The Economic Sales Tax Board is comprised of three appointees by the Paris Board of Aldermen, one by the Monroe County Commission and one by the Paris School Board.

Four downtown Paris businesses are beginning to make use of the city’s economic development sales tax dollars.

Monroe County Abstract & Title is housed in a building that dates back to 1865, and is one of the types of projects that were envisioned when voters approved an economic development sales tax during the April 2016 Municipal Election.

Owner Lisa Minor said that her building is in serious need of structural integrity improvements. She has hired a contractor to perform a tuck-pointing project on the north side of the building to “keep the wall from falling down.”
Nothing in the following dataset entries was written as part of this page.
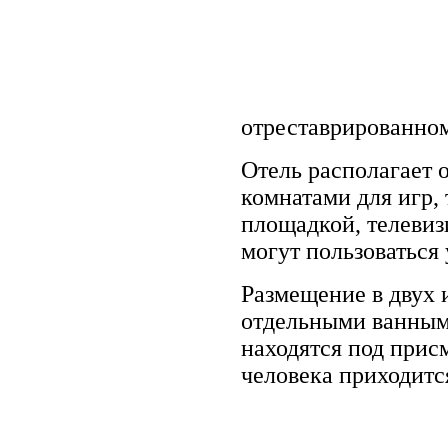
отреставрированном 
Отель располагает 
комнатами для игр,
площадкой, телевиз
могут пользоваться
Размещение в двух 
отдельными ванным
находятся под прис
человека приходитс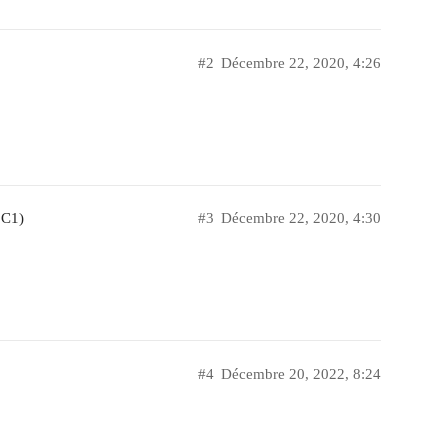
#2
Décembre 22, 2020, 4:26
 C1)
#3
Décembre 22, 2020, 4:30
#4
Décembre 20, 2022, 8:24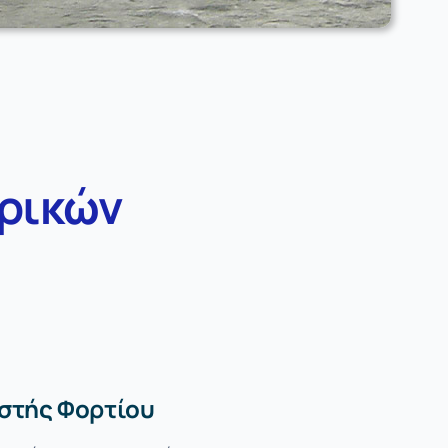
ρικών
στής Φορτίου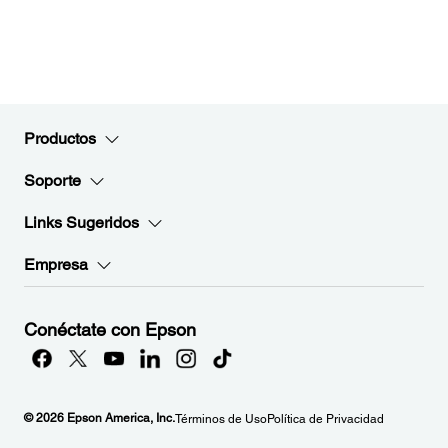
Productos
Soporte
Links Sugeridos
Empresa
Conéctate con Epson
© 2026 Epson America, Inc.
Términos de Uso
Política de Privacidad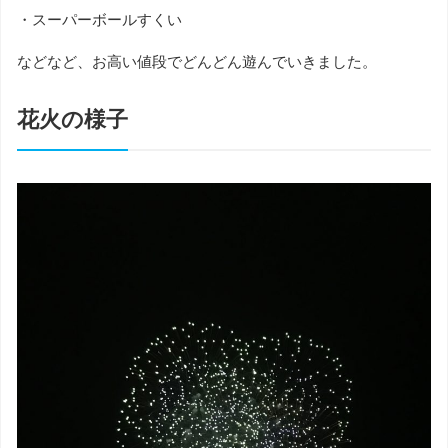
・スーパーボールすくい
などなど、お高い値段でどんどん遊んでいきました。
花火の様子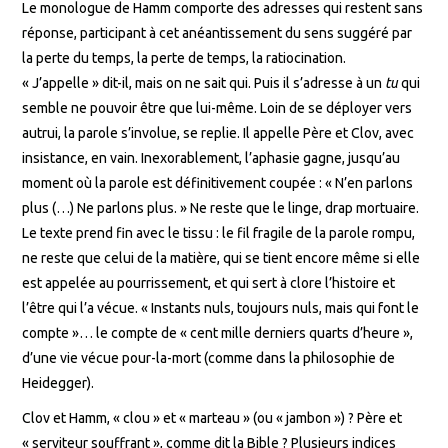
Le monologue de Hamm comporte des adresses qui restent sans
réponse, participant à cet anéantissement du sens suggéré par
la perte du temps, la perte de temps, la ratiocination.
« J’appelle » dit-il, mais on ne sait qui. Puis il s’adresse à un
tu
qui
semble ne pouvoir être que lui-même. Loin de se déployer vers
autrui, la parole s’involue, se replie. Il appelle Père et Clov, avec
insistance, en vain. Inexorablement, l’aphasie gagne, jusqu’au
moment où la parole est définitivement coupée : « N’en parlons
plus (…) Ne parlons plus. » Ne reste que le linge, drap mortuaire.
Le texte prend fin avec le tissu : le fil fragile de la parole rompu,
ne reste que celui de la matière, qui se tient encore même si elle
est appelée au pourrissement, et qui sert à clore l’histoire et
l’être qui l’a vécue. « Instants nuls, toujours nuls, mais qui font le
compte »… le compte de « cent mille derniers quarts d’heure »,
d’une vie vécue pour-la-mort (comme dans la philosophie de
Heidegger).
Clov et Hamm, « clou » et « marteau » (ou « jambon ») ? Père et
« serviteur souffrant », comme dit la Bible ? Plusieurs indices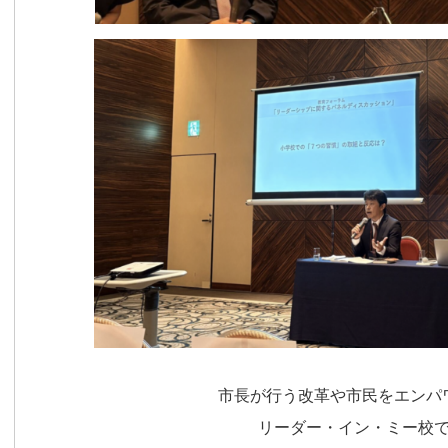
市長が行う改革や市民をエンパ
リーダー・イン・ミー校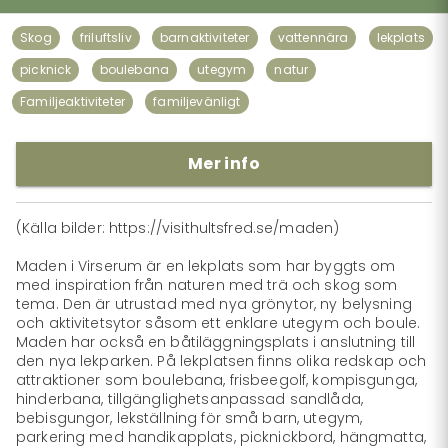
Skog
friluftsliv
barnaktiviteter
vattennära
lekplats
picknick
boulebana
utegym
natur
Familjeaktiviteter
familjevänligt
Mer info
(Källa bilder: https://visithultsfred.se/maden)

Maden i Virserum är en lekplats som har byggts om 
med inspiration från naturen med trä och skog som 
tema. Den är utrustad med nya grönytor, ny belysning 
och aktivitetsytor såsom ett enklare utegym och boule. 
Maden har också en båtiläggningsplats i anslutning till 
den nya lekparken. På lekplatsen finns olika redskap och 
attraktioner som boulebana, frisbeegolf, kompisgunga, 
hinderbana, tillgänglighetsanpassad sandlåda, 
bebisgungor, lekställning för små barn, utegym, 
parkering med handikapplats, picknickbord, hängmatta, 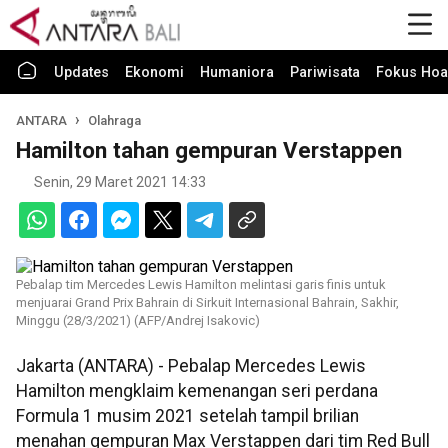
Updates
Ekonomi
Humaniora
Pariwisata
Fokus Hoa
ANTARA
Olahraga
Hamilton tahan gempuran Verstappen
Senin, 29 Maret 2021 14:33
Pebalap tim Mercedes Lewis Hamilton melintasi garis finis untuk
menjuarai Grand Prix Bahrain di Sirkuit Internasional Bahrain, Sakhir,
Minggu (28/3/2021) (AFP/Andrej Isakovic)
Jakarta (ANTARA) - Pebalap Mercedes Lewis
Hamilton mengklaim kemenangan seri perdana
Formula 1 musim 2021 setelah tampil brilian
menahan gempuran Max Verstappen dari tim Red Bull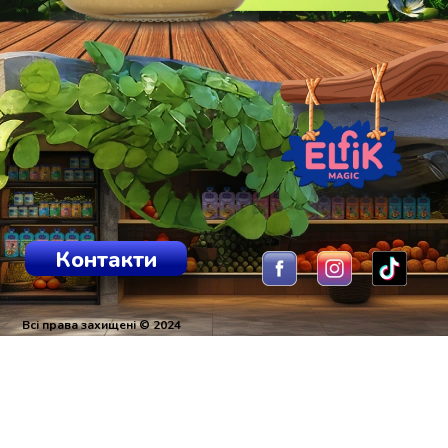
Контакти
Всі права захищені © 2024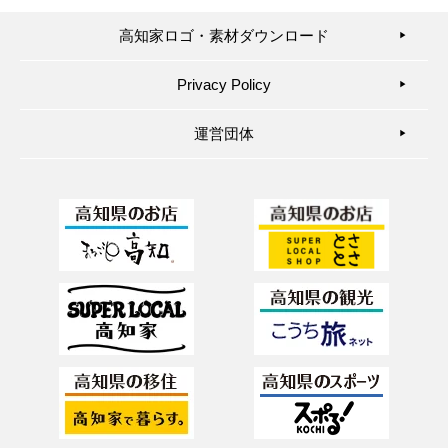
高知家ロゴ・素材ダウンロード
▶︎
Privacy Policy
▶︎
運営団体
▶︎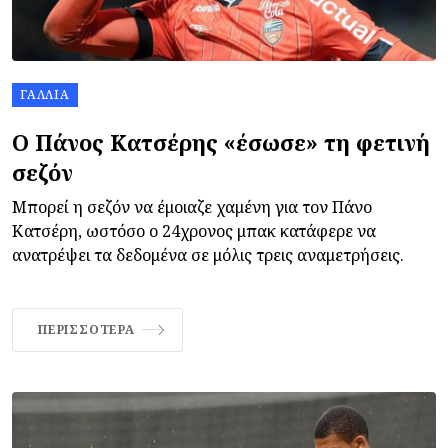
ΓΑΛΛΊΑ
Ο Πάνος Κατσέρης «έσωσε» τη φετινή
σεζόν
Μπορεί η σεζόν να έμοιαζε χαμένη για τον Πάνο
Κατσέρη, ωστόσο ο 24χρονος μπακ κατάφερε να
ανατρέψει τα δεδομένα σε μόλις τρεις αναμετρήσεις.
ΠΕΡΙΣΣΌΤΕΡΑ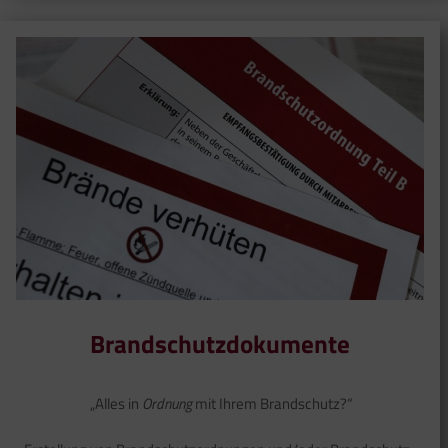
Brandschutzdokumente
„Alles in
Ordnung
mit Ihrem Brandschutz?“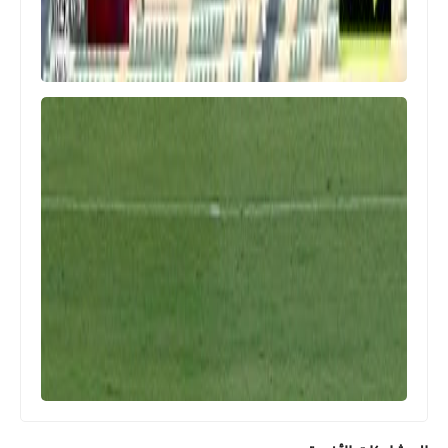
اخبار خفيفة
حرس الحدود يستغل مشاكل الأهلي
الدفاعية وسرحان شوبير ويتعادل سريعا
اخبار خفيفة
جراديشار يفتتح اهداف الأهلي أمام حرس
Tuck-pointing is the process of replacing mortar between bricks that has deteriorated through years of being exposed to weather, which eventually leads the mortar to turning to dust, causing it to collapse.

The city economic sales tax will pay for $4,000 of the $20,000 cost, which will not be paid until the project is completed.

“I was going to do it anyway,” Minor said, “but it is a good option for business owners, particularly those who might not make as much money.”

At one time, the building was home to what is now TPNB Bank, along with several other businesses.

Down the street from Minor, Daniel Miller has been rehabbing a building at 101 S. Main that has housed everything from a service station to an ice cream shop, insurance agency and even a beauty shop.

Miller has spent about $60,000 to do a complete makeover of the building to house his new company, Missouri Real Estate.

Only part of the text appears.